··· Provided material

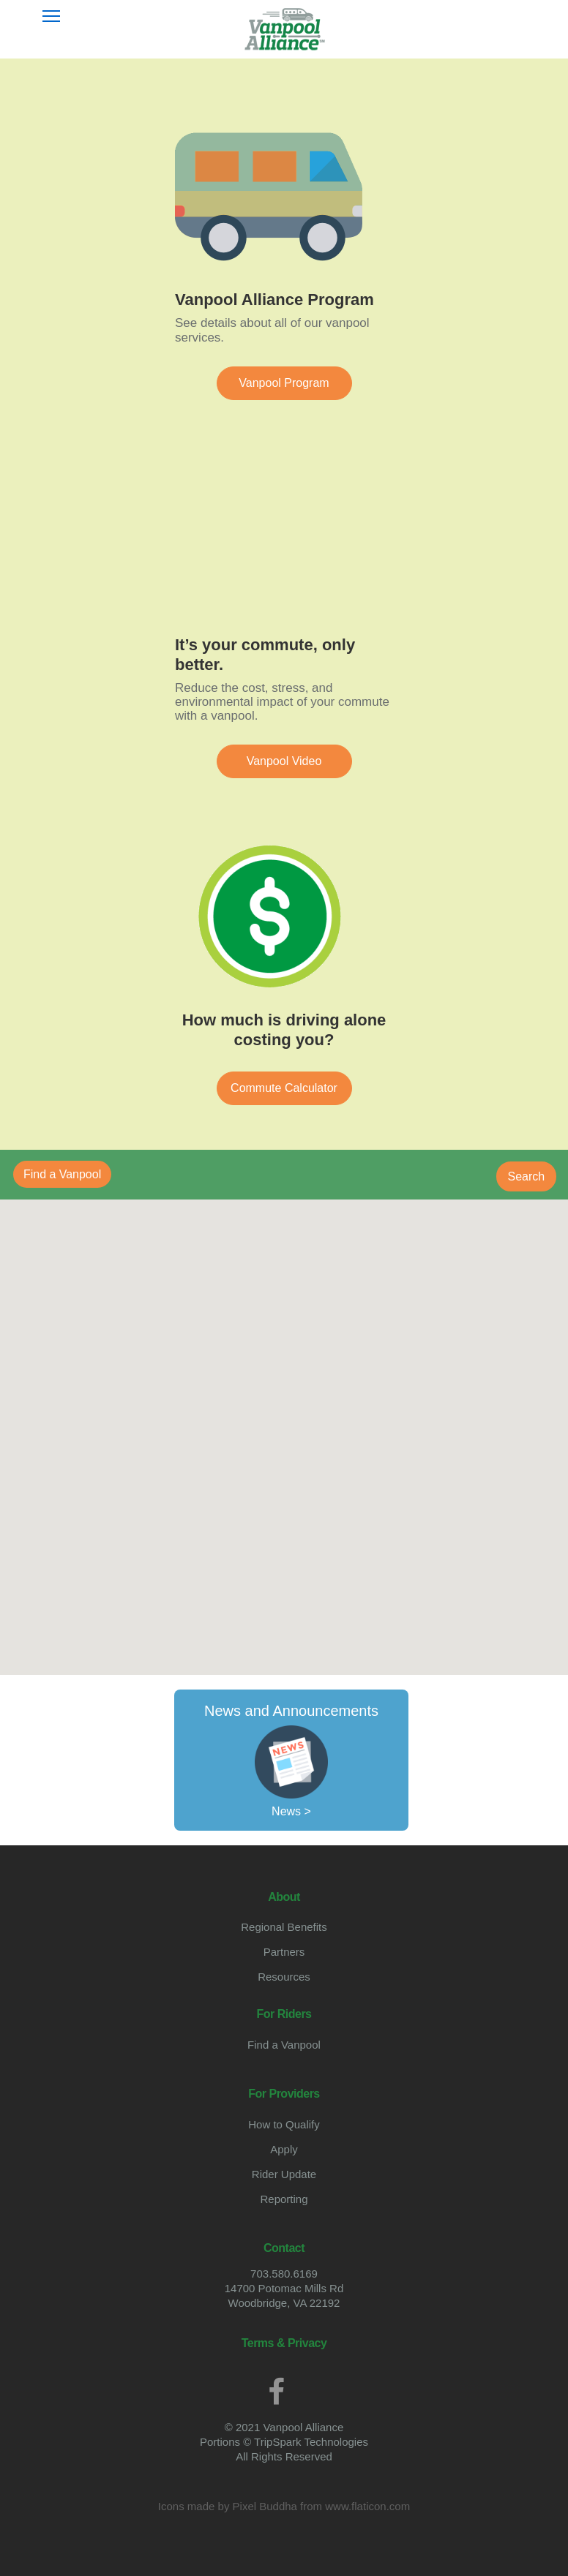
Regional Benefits (284, 1927)
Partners (284, 1952)
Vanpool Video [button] (284, 761)
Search (526, 1176)
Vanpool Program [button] (284, 383)
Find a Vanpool (284, 2044)
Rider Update (284, 2174)
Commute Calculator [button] (284, 1088)
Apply (284, 2149)
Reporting (283, 2199)
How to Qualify (284, 2124)
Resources (284, 1976)
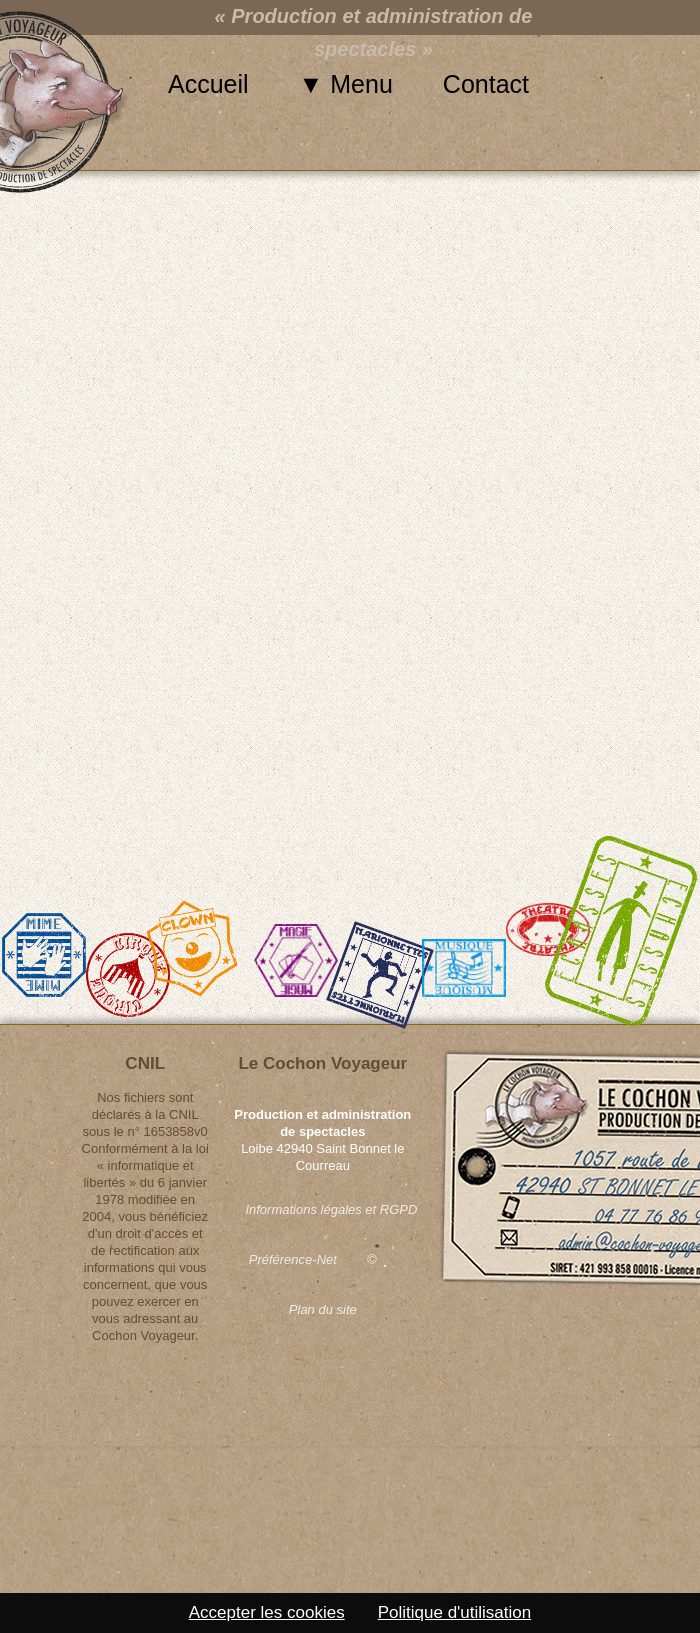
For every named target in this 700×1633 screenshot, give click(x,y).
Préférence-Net (293, 1259)
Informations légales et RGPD (322, 1209)
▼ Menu (346, 84)
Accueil (208, 84)
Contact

······

* _Work request_
A faithful copy of the data is required: each word kept, each picture omitted.

* _Completed task_
Regional Benefits (284, 1927)
Partners (284, 1952)
Vanpool Video [button] (284, 761)
Search (526, 1176)
Vanpool Program [button] (284, 383)
Find a Vanpool (284, 2044)
Rider Update (284, 2174)
Commute Calculator [button] (284, 1088)
Apply (284, 2149)
Reporting (283, 2199)
How to Qualify (284, 2124)
Resources (284, 1976)
For every named target in this 700×1633 screenshot, give click(x,y).
Préférence-Net (293, 1259)
Informations légales et RGPD (322, 1209)
▼ Menu (346, 84)
Accueil (208, 84)
Contact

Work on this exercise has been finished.